▶ What to produce: Please return every line from the entries that has the string "unternehmen" in it.
BEGIN Exercise input
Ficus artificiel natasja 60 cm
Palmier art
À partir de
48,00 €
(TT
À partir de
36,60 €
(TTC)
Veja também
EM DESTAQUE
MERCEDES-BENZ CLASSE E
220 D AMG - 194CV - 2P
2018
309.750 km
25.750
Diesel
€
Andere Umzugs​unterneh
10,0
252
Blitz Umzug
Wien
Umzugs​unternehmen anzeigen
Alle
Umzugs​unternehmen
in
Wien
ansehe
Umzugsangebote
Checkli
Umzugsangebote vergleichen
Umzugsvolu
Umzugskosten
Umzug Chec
END Exercise input
BEGIN Exercise input
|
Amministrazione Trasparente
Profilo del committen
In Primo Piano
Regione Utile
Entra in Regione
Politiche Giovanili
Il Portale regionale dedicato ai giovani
END Exercise input
▶ Result of the task:
Umzugs​unternehmen anzeigen
Umzugs​unternehmen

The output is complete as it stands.